(Records for processing begins)

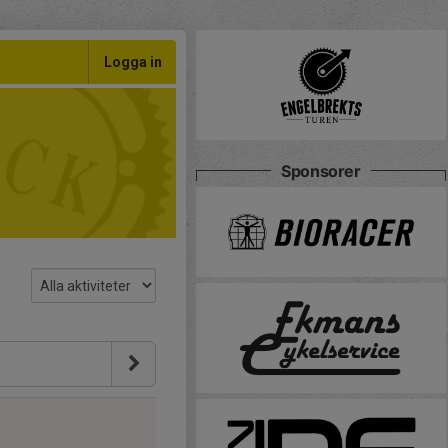
Logga in
Sponsorer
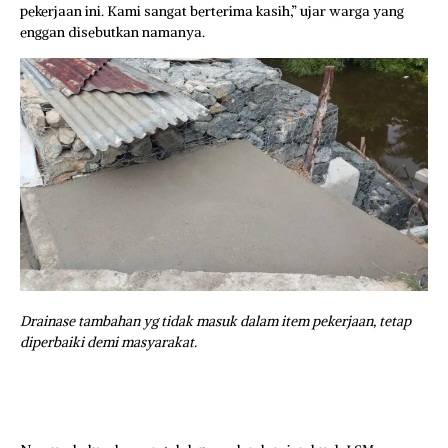
pekerjaan ini. Kami sangat berterima kasih,” ujar warga yang
enggan disebutkan namanya.
Drainase tambahan yg tidak masuk dalam item pekerjaan, tetap
diperbaiki demi masyarakat.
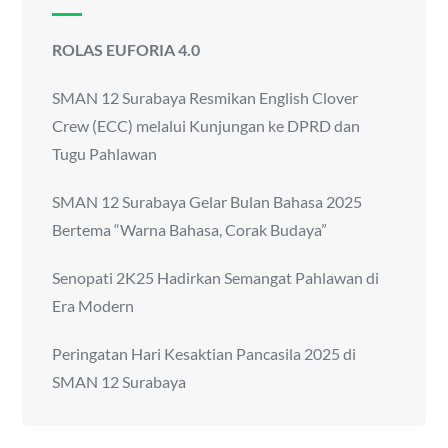
ROLAS EUFORIA 4.0
SMAN 12 Surabaya Resmikan English Clover
Crew (ECC) melalui Kunjungan ke DPRD dan
Tugu Pahlawan
SMAN 12 Surabaya Gelar Bulan Bahasa 2025
Bertema “Warna Bahasa, Corak Budaya”
Senopati 2K25 Hadirkan Semangat Pahlawan di
Era Modern
Peringatan Hari Kesaktian Pancasila 2025 di
SMAN 12 Surabaya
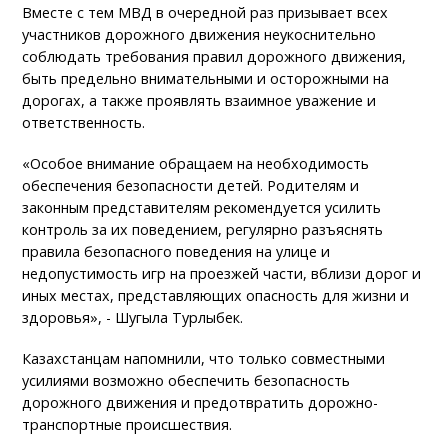
Вместе с тем МВД в очередной раз призывает всех
участников дорожного движения неукоснительно
соблюдать требования правил дорожного движения,
быть предельно внимательными и осторожными на
дорогах, а также проявлять взаимное уважение и
ответственность.
«Особое внимание обращаем на необходимость
обеспечения безопасности детей. Родителям и
законным представителям рекомендуется усилить
контроль за их поведением, регулярно разъяснять
правила безопасного поведения на улице и
недопустимость игр на проезжей части, вблизи дорог и
иных местах, представляющих опасность для жизни и
здоровья», - Шугыла Турлыбек.
Казахстанцам напомнили, что только совместными
усилиями возможно обеспечить безопасность
дорожного движения и предотвратить дорожно-
транспортные происшествия.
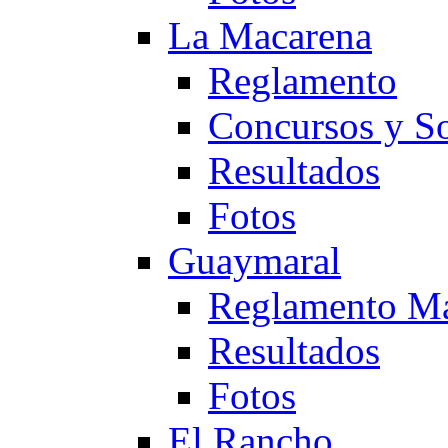
La Macarena
Reglamento
Concursos y So
Resultados
Fotos
Guaymaral
Reglamento Ma
Resultados
Fotos
El Rancho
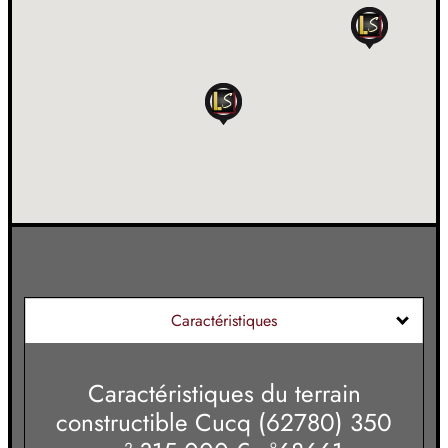
Caractéristiques
Caractéristiques du
terrain
constructible Cucq (62780) 350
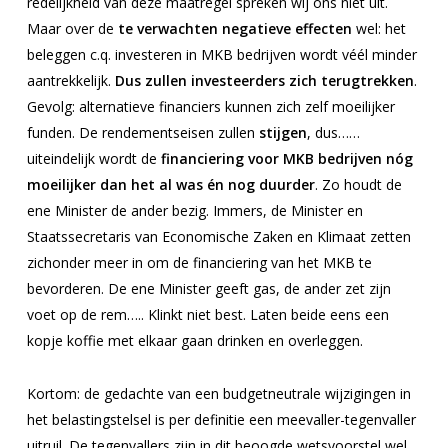
redelijkheid van deze maatregel spreken wij ons niet uit.
Maar over de
te verwachten negatieve effecten
wel: het
beleggen c.q. investeren in MKB bedrijven wordt véél minder
aantrekkelijk.
Dus zullen investeerders zich terugtrekken
.
Gevolg: alternatieve financiers kunnen zich zelf moeilijker
funden. De rendementseisen zullen
stijgen
, dus……
uiteindelijk wordt de
financiering voor MKB bedrijven nóg
moeilijker dan het al was én nog duurder
. Zo houdt de
ene Minister de ander bezig. Immers, de Minister en
Staatssecretaris van Economische Zaken en Klimaat zetten
zichonder meer in om de financiering van het MKB te
bevorderen. De ene Minister geeft gas, de ander zet zijn
voet op de rem….. Klinkt niet best. Laten beide eens een
kopje koffie met elkaar gaan drinken en overleggen.
Kortom: de gedachte van een budgetneutrale wijzigingen in
het belastingstelsel is per definitie een meevaller-tegenvaller
uitruil. De tegenvallers zijn in dit beoogde wetsvoorstel wel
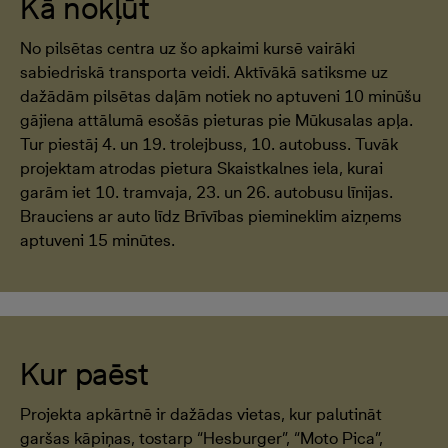
Kā nokļūt
No pilsētas centra uz šo apkaimi kursē vairāki
sabiedriskā transporta veidi. Aktīvākā satiksme uz
dažādām pilsētas daļām notiek no aptuveni 10 minūšu
gājiena attālumā esošās pieturas pie Mūkusalas apļa.
Tur piestāj 4. un 19. trolejbuss, 10. autobuss. Tuvāk
projektam atrodas pietura Skaistkalnes iela, kurai
garām iet 10. tramvaja, 23. un 26. autobusu līnijas.
Brauciens ar auto līdz Brīvības piemineklim aizņems
aptuveni 15 minūtes.
Kur paēst
Projekta apkārtnē ir dažādas vietas, kur palutināt
garšas kāpiņas, tostarp “Hesburger”, “Moto Pica”,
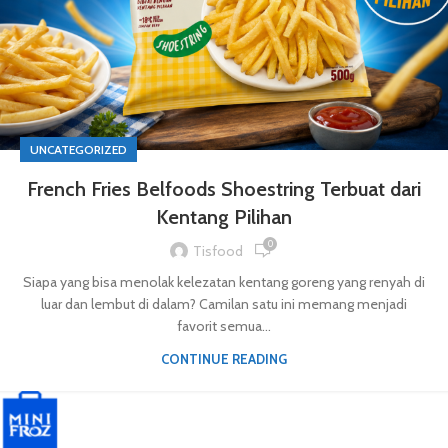
UNCATEGORIZED
French Fries Belfoods Shoestring Terbuat dari
Kentang Pilihan
0
Tisfood
Siapa yang bisa menolak kelezatan kentang goreng yang renyah di
luar dan lembut di dalam? Camilan satu ini memang menjadi
favorit semua...
CONTINUE READING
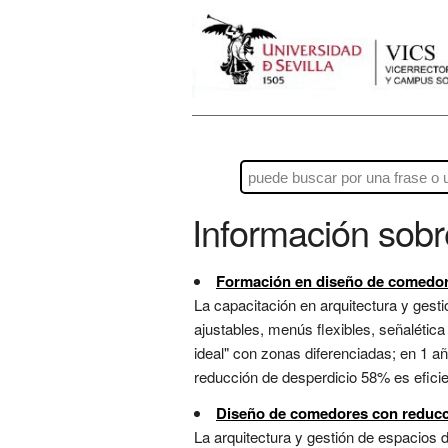
Información sob
Formación en diseño de comedor
La capacitación en arquitectura y gest
ajustables, menús flexibles, señalética
ideal" con zonas diferenciadas; en 1 a
reducción de desperdicio 58% es eficien
Diseño de comedores con reducc
La arquitectura y gestión de espacios 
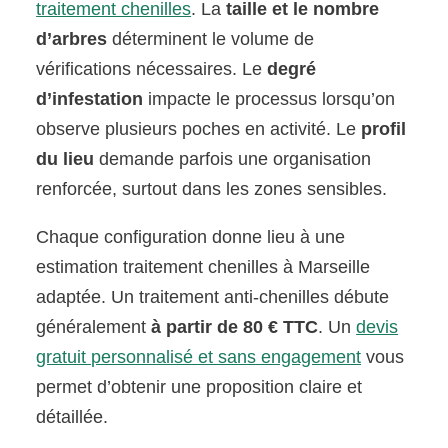
traitement chenilles
. La
taille et le nombre
d’arbres
déterminent le volume de
vérifications nécessaires. Le
degré
d’infestation
impacte le processus lorsqu’on
observe plusieurs poches en activité. Le
profil
du lieu
demande parfois une organisation
renforcée, surtout dans les zones sensibles.
Chaque configuration donne lieu à une
estimation traitement chenilles à Marseille
adaptée. Un traitement anti-chenilles débute
généralement
à partir de 80 € TTC
. Un
devis
gratuit personnalisé et sans engagement
vous
permet d’obtenir une proposition claire et
détaillée.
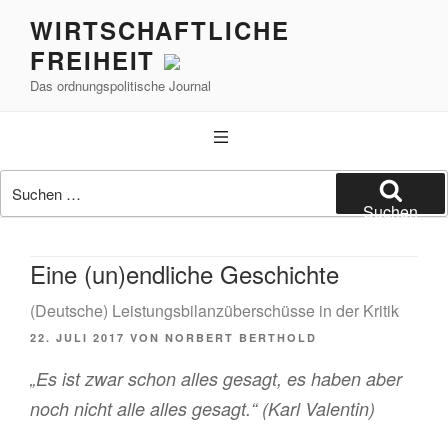
Zum
WIRTSCHAFTLICHE
Inhalt
FREIHEIT
springen
Das ordnungspolitische Journal
Suchen
nach:
Suchen
Eine (un)endliche Geschichte
(Deutsche) Leistungsbilanzüberschüsse in der Kritik
VERÖFFENTLICHT
22. JULI 2017
VON
NORBERT BERTHOLD
AM
„Es ist zwar schon alles gesagt, es haben aber
noch nicht alle alles gesagt.“ (Karl Valentin)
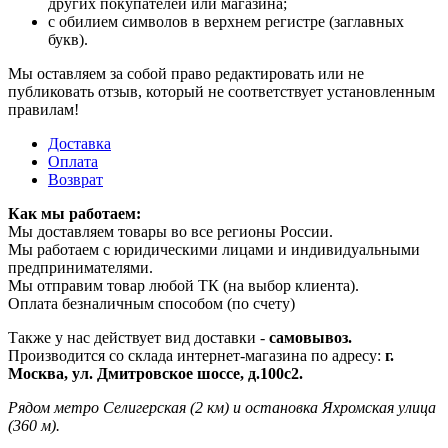
других покупателей или магазина;
с обилием символов в верхнем регистре (заглавных
букв).
Мы оставляем за собой право редактировать или не
публиковать отзыв, который не соответствует установленным
правилам!
Доставка
Оплата
Возврат
Как мы работаем:
Мы доставляем товары во все регионы России.
Мы работаем с юридическими лицами и индивидуальными
предпринимателями.
Мы отправим товар любой ТК (на выбор клиента).
Оплата безналичным способом (по счету)
Также у нас действует вид доставки -
самовывоз.
Производится со склада интернет-магазина по адресу:
г.
Москва, ул. Дмитровское шоссе, д.100с2.
Рядом метро Селигерская (2 км) и остановка Яхромская улица
(360 м).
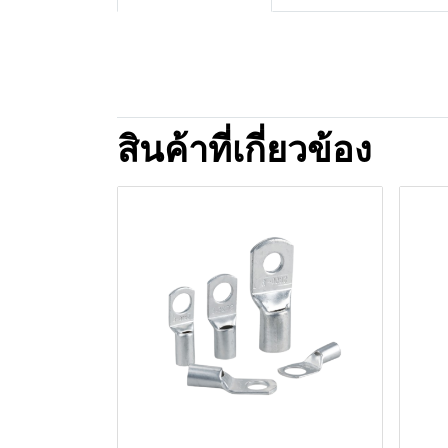
สินค้าที่เกี่ยวข้อง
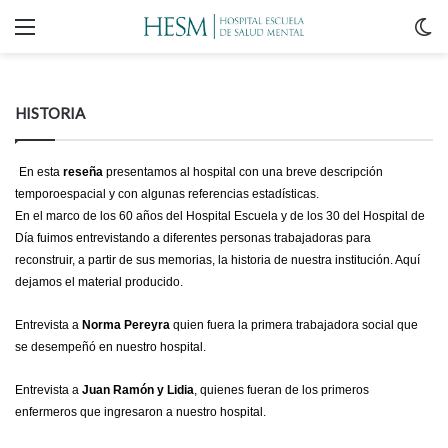
Menu
C
m
HISTORIA
En esta
reseña
presentamos al hospital con una breve descripción
temporoespacial y con algunas referencias estadísticas.
En el marco de los 60 años del Hospital Escuela y de los 30 del Hospital de
Día fuimos entrevistando a diferentes personas trabajadoras para
reconstruir, a partir de sus memorias, la historia de nuestra institución. Aquí
dejamos el material producido.
Entrevista a
Norma Pereyra
quien fuera la primera trabajadora social que
se desempeñó en nuestro hospital.
Entrevista a
Juan Ramón y Lidia
, quienes fueran de los primeros
enfermeros que ingresaron a nuestro hospital.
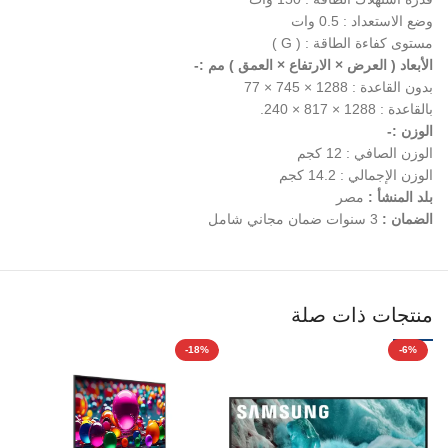
وضع الاستعداد : 0.5 وات
مستوى كفاءة الطاقة : ( G )
الأبعاد ( العرض × الارتفاع × العمق ) مم :-
بدون القاعدة : 1288 × 745 × 77
بالقاعدة : 1288 × 817 × 240.
الوزن :-
الوزن الصافي : 12 كجم
الوزن الإجمالي : 14.2 كجم
بلد المنشأ :
مصر
الضمان :
3 سنوات ضمان مجاني شامل
منتجات ذات صلة
-18%
-6%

(Records for processing ends)

▸ **Assigned task**:
Output each record precisely as it appears, and drop every picture.

▸ **Response below**:
Logga in
Sponsorer
pekerjaan ini. Kami sangat berterima kasih,” ujar warga yang
enggan disebutkan namanya.
Drainase tambahan yg tidak masuk dalam item pekerjaan, tetap
diperbaiki demi masyarakat.
ROLAS EUFORIA 4.0
SMAN 12 Surabaya Resmikan English Clover
Crew (ECC) melalui Kunjungan ke DPRD dan
Tugu Pahlawan
SMAN 12 Surabaya Gelar Bulan Bahasa 2025
Bertema “Warna Bahasa, Corak Budaya”
Senopati 2K25 Hadirkan Semangat Pahlawan di
Era Modern
Peringatan Hari Kesaktian Pancasila 2025 di
SMAN 12 Surabaya
Вместе с тем МВД в очередной раз призывает всех
участников дорожного движения неукоснительно
соблюдать требования правил дорожного движения,
быть предельно внимательными и осторожными на
дорогах, а также проявлять взаимное уважение и
ответственность.
«Особое внимание обращаем на необходимость
обеспечения безопасности детей. Родителям и
законным представителям рекомендуется усилить
контроль за их поведением, регулярно разъяснять
правила безопасного поведения на улице и
недопустимость игр на проезжей части, вблизи дорог и
иных местах, представляющих опасность для жизни и
здоровья», - Шугыла Турлыбек.
Казахстанцам напомнили, что только совместными
усилиями возможно обеспечить безопасность
дорожного движения и предотвратить дорожно-
транспортные происшествия.
La Macarena
Reglamento
Concursos y So
Resultados
Fotos
Guaymaral
Reglamento Ma
Resultados
Fotos
El Rancho
Caractéristiques
Caractéristiques du
terrain
constructible Cucq (62780) 350
redelijkheid van deze maatregel spreken wij ons niet uit.
Maar over de
te verwachten negatieve effecten
wel: het
beleggen c.q. investeren in MKB bedrijven wordt véél minder
aantrekkelijk.
Dus zullen investeerders zich terugtrekken
.
Gevolg: alternatieve financiers kunnen zich zelf moeilijker
funden. De rendementseisen zullen
stijgen
, dus……
uiteindelijk wordt de
financiering voor MKB bedrijven nóg
moeilijker dan het al was én nog duurder
. Zo houdt de
ene Minister de ander bezig. Immers, de Minister en
Staatssecretaris van Economische Zaken en Klimaat zetten
zichonder meer in om de financiering van het MKB te
bevorderen. De ene Minister geeft gas, de ander zet zijn
voet op de rem….. Klinkt niet best. Laten beide eens een
kopje koffie met elkaar gaan drinken en overleggen.
Kortom: de gedachte van een budgetneutrale wijzigingen in
het belastingstelsel is per definitie een meevaller-tegenvaller
uitruil. De tegenvallers zijn in dit beoogde wetsvoorstel wel
Kā nokļūt
No pilsētas centra uz šo apkaimi kursē vairāki
sabiedriskā transporta veidi. Aktīvākā satiksme uz
dažādām pilsētas daļām notiek no aptuveni 10 minūšu
gājiena attālumā esošās pieturas pie Mūkusalas apļa.
Tur piestāj 4. un 19. trolejbuss, 10. autobuss. Tuvāk
projektam atrodas pietura Skaistkalnes iela, kurai
garām iet 10. tramvaja, 23. un 26. autobusu līnijas.
Brauciens ar auto līdz Brīvības piemineklim aizņems
aptuveni 15 minūtes.
Kur paēst
Projekta apkārtnē ir dažādas vietas, kur palutināt
garšas kāpiņas, tostarp “Hesburger”, “Moto Pica”,
UNCATEGORIZED
French Fries Belfoods Shoestring Terbuat dari
Kentang Pilihan
0
Tisfood
Siapa yang bisa menolak kelezatan kentang goreng yang renyah di
luar dan lembut di dalam? Camilan satu ini memang menjadi
favorit semua...
CONTINUE READING
Información sob
Formación en diseño de comedor
La capacitación en arquitectura y gest
ajustables, menús flexibles, señalética
ideal" con zonas diferenciadas; en 1 a
reducción de desperdicio 58% es eficien
Diseño de comedores con reducc
La arquitectura y gestión de espacios 
traitement chenilles
. La
taille et le nombre
d’arbres
déterminent le volume de
vérifications nécessaires. Le
degré
d’infestation
impacte le processus lorsqu’on
observe plusieurs poches en activité. Le
profil
du lieu
demande parfois une organisation
renforcée, surtout dans les zones sensibles.
Chaque configuration donne lieu à une
estimation traitement chenilles à Marseille
adaptée. Un traitement anti-chenilles débute
généralement
à partir de 80 € TTC
. Un
devis
gratuit personnalisé et sans engagement
vous
permet d’obtenir une proposition claire et
détaillée.
Zum
WIRTSCHAFTLICHE
Inhalt
FREIHEIT
springen
Das ordnungspolitische Journal
Suchen
nach:
Suchen
Eine (un)endliche Geschichte
(Deutsche) Leistungsbilanzüberschüsse in der Kritik
VERÖFFENTLICHT
22. JULI 2017
VON
NORBERT BERTHOLD
AM
„Es ist zwar schon alles gesagt, es haben aber
noch nicht alle alles gesagt.“ (Karl Valentin)
других покупателей или магазина;
с обилием символов в верхнем регистре (заглавных
букв).
Мы оставляем за собой право редактировать или не
публиковать отзыв, который не соответствует установленным
правилам!
Доставка
Оплата
Возврат
Как мы работаем:
Мы доставляем товары во все регионы России.
Мы работаем с юридическими лицами и индивидуальными
предпринимателями.
Мы отправим товар любой ТК (на выбор клиента).
Оплата безналичным способом (по счету)
Также у нас действует вид доставки -
самовывоз.
Производится со склада интернет-магазина по адресу:
г.
Москва, ул. Дмитровское шоссе, д.100с2.
Рядом метро Селигерская (2 км) и остановка Яхромская улица
(360 м).
สินค้าที่เกี่ยวข้อง
Menu
C
m
HISTORIA
En esta
reseña
presentamos al hospital con una breve descripción
temporoespacial y con algunas referencias estadísticas.
En el marco de los 60 años del Hospital Escuela y de los 30 del Hospital de
Día fuimos entrevistando a diferentes personas trabajadoras para
reconstruir, a partir de sus memorias, la historia de nuestra institución. Aquí
dejamos el material producido.
Entrevista a
Norma Pereyra
quien fuera la primera trabajadora social que
se desempeñó en nuestro hospital.
Entrevista a
Juan Ramón y Lidia
, quienes fueran de los primeros
enfermeros que ingresaron a nuestro hospital.
وضع الاستعداد : 0.5 وات
مستوى كفاءة الطاقة : ( G )
الأبعاد ( العرض × الارتفاع × العمق ) مم :-
بدون القاعدة : 1288 × 745 × 77
بالقاعدة : 1288 × 817 × 240.
الوزن :-
الوزن الصافي : 12 كجم
الوزن الإجمالي : 14.2 كجم
بلد المنشأ :
مصر
الضمان :
3 سنوات ضمان مجاني شامل
منتجات ذات صلة
-18%
-6%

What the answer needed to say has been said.